**WORK TO COMPLETE**
Starting at the line that contains "スクが指摘されています。特に湿気や酸性雨の影響を受", return every line down to the end of the records below, exactly as written.
DATA PROVIDED Start Marker
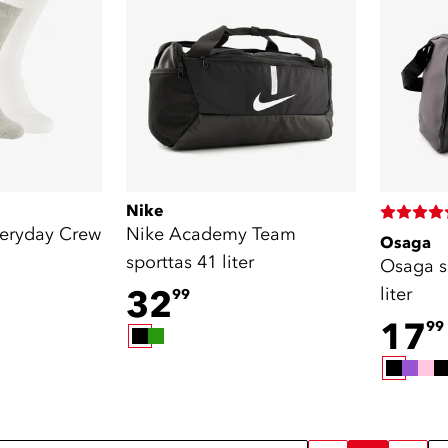
Nike
veryday Crew
Nike Academy Team
Osaga
sporttas 41 liter
Osaga s
32
liter
99
17
99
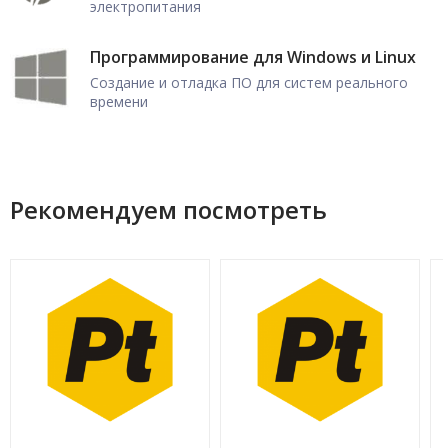
электропитания
Программирование для Windows и Linux
Создание и отладка ПО для систем реального
времени
Рекомендуем посмотреть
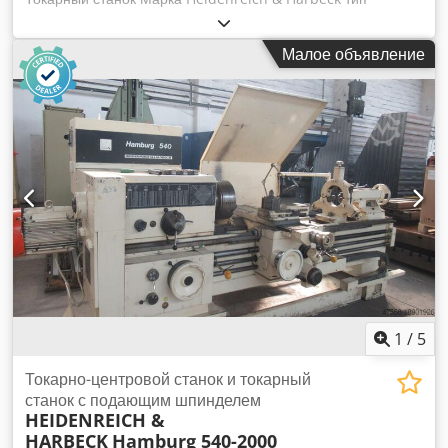
Hanseat 480 ГОД 1987 высота центра 255 мм диаметр
поворота над суппортом 300 мм межосевое расстояние
Малое объявление
1500 мм 24 скорости от 23,6 до 2500 н1/мин Хвостовая
бабка MK 4 Патрон F 250 Цифровой дисплей Heidenhain
Двигатель 380 вольт 11 кВт Транспортные размеры: длина
3200 мм ширина 1200 мм Высота 1550 мм Chsdepviqijpfx
Ahuja Масса 2,5 к.
1
/
5
Токарно-центровой станок и токарный
станок с подающим шпинделем
HEIDENREICH &
HARBECK
Hamburg 540-2000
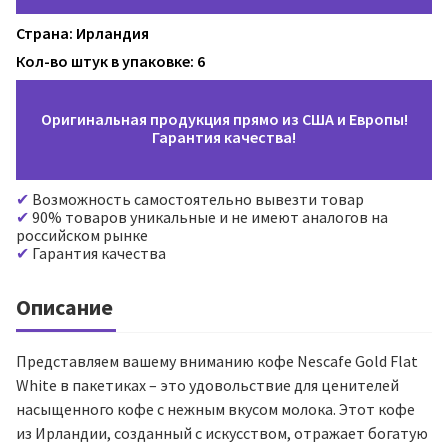
Страна: Ирландия
Кол-во штук в упаковке: 6
Оригинальная продукция прямо из США и Европы!
Гарантия качества!
Возможность самостоятельно вывезти товар
90% товаров уникальные и не имеют аналогов на
российском рынке
Гарантия качества
Описание
Представляем вашему вниманию кофе Nescafe Gold Flat
White в пакетиках – это удовольствие для ценителей
насыщенного кофе с нежным вкусом молока. Этот кофе
из Ирландии, созданный с искусством, отражает богатую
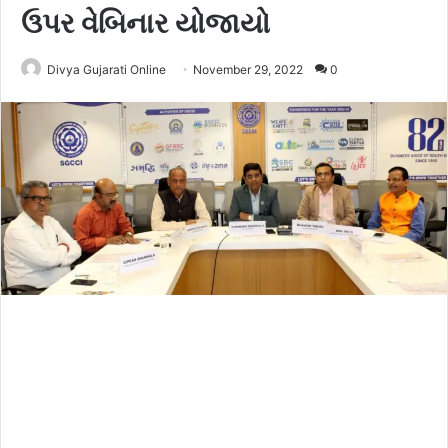
ઉપર વેબિનાર યોજાયો
Divya Gujarati Online
November 29, 2022
0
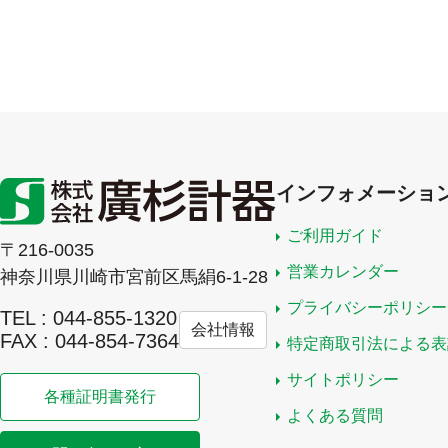
インフォメーショ
ご利用ガイド
〒216-0035
営業カレンダー
神奈川県川崎市宮前区馬絹6-1-28
プライバシーポリシー
TEL : 044-855-1320
会社情報
FAX : 044-854-7364
特定商取引法による表
サイトポリシー
各種証明書発行
よくある質問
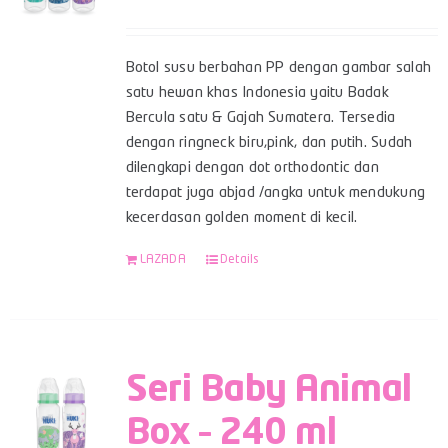
Botol susu berbahan PP dengan gambar salah
satu hewan khas Indonesia yaitu Badak
Bercula satu & Gajah Sumatera. Tersedia
dengan ringneck biru,pink, dan putih. Sudah
dilengkapi dengan dot orthodontic dan
terdapat juga abjad /angka untuk mendukung
kecerdasan golden moment di kecil.
LAZADA
Details
Seri Baby Animal
Box – 240 ml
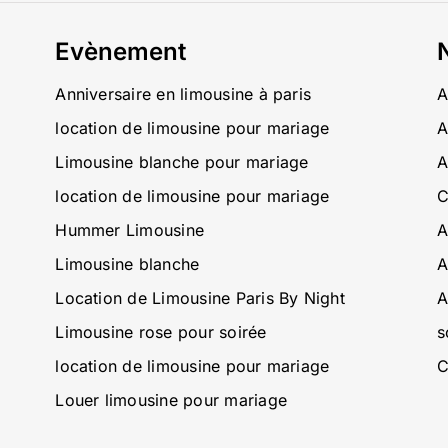
Evènement
Anniversaire en limousine à paris
A
location de limousine pour mariage
A
Limousine blanche pour mariage
A
location de limousine pour mariage
C
Hummer Limousine
A
Limousine blanche
A
Location de Limousine Paris By Night
A
Limousine rose pour soirée
s
location de limousine pour mariage
C
Louer limousine pour mariage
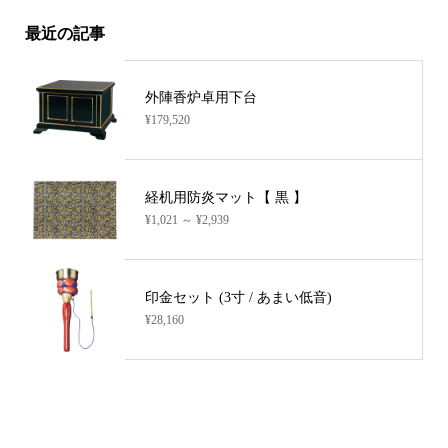
最近の記事
外陣香炉卓用下台
¥179,520
経机用防炎マット【 黒 】
¥1,021 ～ ¥2,939
印金セット (3寸 / あまい低音)
¥28,160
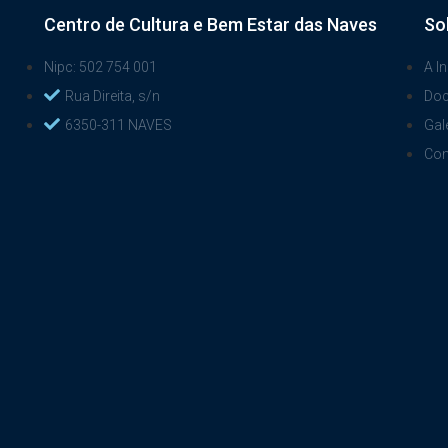
Centro de Cultura e Bem Estar das Naves
So
Nipc: 502 754 001
A In
Rua Direita, s/n
Do
6350-311 NAVES
Gal
Con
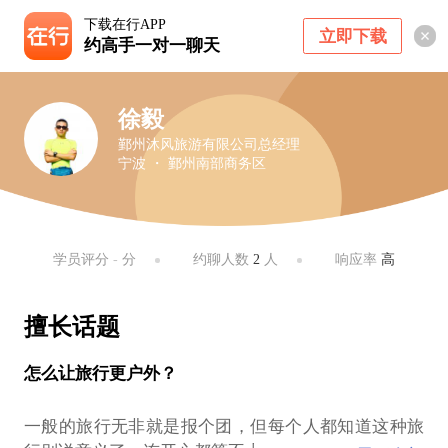
下载在行APP
立即下载
约高手一对一聊天
徐毅
鄞州沐风旅游有限公司总经理
宁波 ・ 鄞州南部商务区
学员评分
-
分
约聊人数
2
人
响应率
高
擅长话题
怎么让旅行更户外？
一般的旅行无非就是报个团，但每个人都知道这种旅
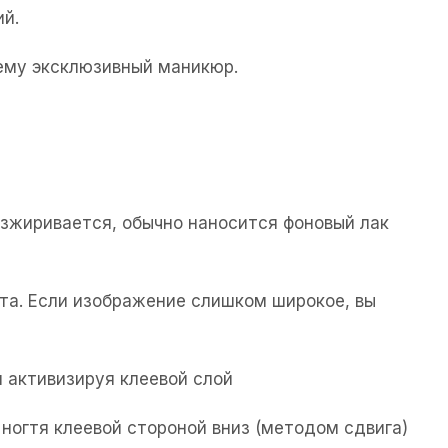
ий.
щему эксклюзивный маникюр.
езжиривается, обычно наносится фоновый лак
та. Если изображение слишком широкое, вы
 активизируя клеевой слой
ногтя клеевой стороной вниз (методом сдвига)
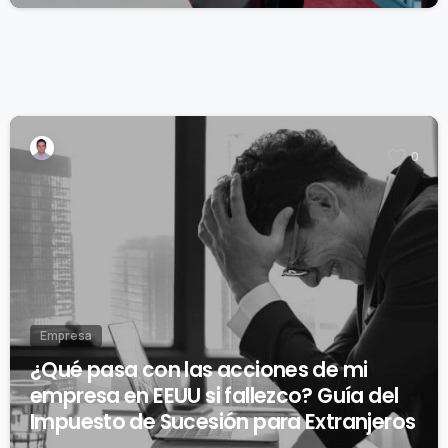
0
Empresa
¿Qué pasa con las acciones de mi
empresa en EEUU si fallezco? Guía del
Impuesto de Sucesión para Extranjeros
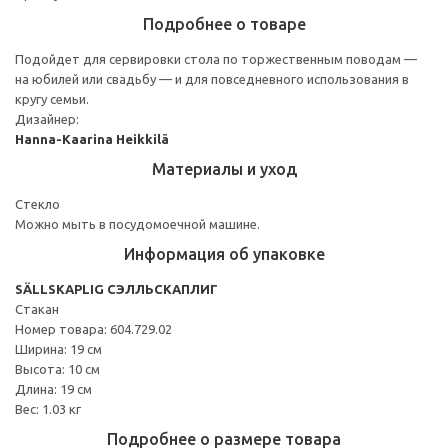
Подробнее о товаре
Подойдет для сервировки стола по торжественным поводам —
на юбилей или свадьбу — и для повседневного использования в
кругу семьи.
Дизайнер:
Hanna-Kaarina Heikkilä
Материалы и уход
Стекло
Можно мыть в посудомоечной машине.
Информация об упаковке
SÄLLSKAPLIG СЭЛЛЬСКАПЛИГ
Стакан
Номер товара: 604.729.02
Ширина: 19 см
Высота: 10 см
Длина: 19 см
Вес: 1.03 кг
Подробнее о размере товара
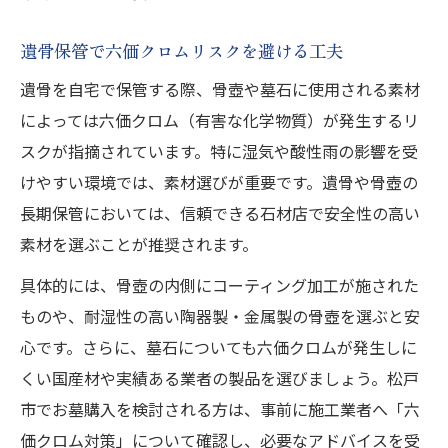
遺骨保管で六価クロムリスクを避ける工夫
遺骨を自宅で保管する際、骨壺や墓石に使用される素材
によっては六価クロム（有害な化学物質）が発生するリ
スクが指摘されています。特に湿気や酸性雨の影響を受
けやすい環境では、素材選びが重要です。遺骨や骨壺の
長期保管においては、信頼できる石材店で安全性の高い
素材を選ぶことが推奨されます。
具体的には、骨壺の内側にコーティング加工が施された
ものや、耐湿性の高い陶器製・金属製の骨壺を選ぶと安
心です。さらに、墓石についても六価クロムが発生しに
くい国産材や実績ある業者の製品を選びましょう。松戸
市でお墓購入を検討される方は、事前に施工業者へ「六
価クロム対策」について確認し、必要なアドバイスを受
DATA PROVIDED End Marker
**ANSWER BELOW**
スクが指摘されています。特に湿気や酸性雨の影響を受
けやすい環境では、素材選びが重要です。遺骨や骨壺の
長期保管においては、信頼できる石材店で安全性の高い
素材を選ぶことが推奨されます。
具体的には、骨壺の内側にコーティング加工が施された
ものや、耐湿性の高い陶器製・金属製の骨壺を選ぶと安
心です。さらに、墓石についても六価クロムが発生しに
くい国産材や実績ある業者の製品を選びましょう。松戸
市でお墓購入を検討される方は、事前に施工業者へ「六
価クロム対策」について確認し、必要なアドバイスを受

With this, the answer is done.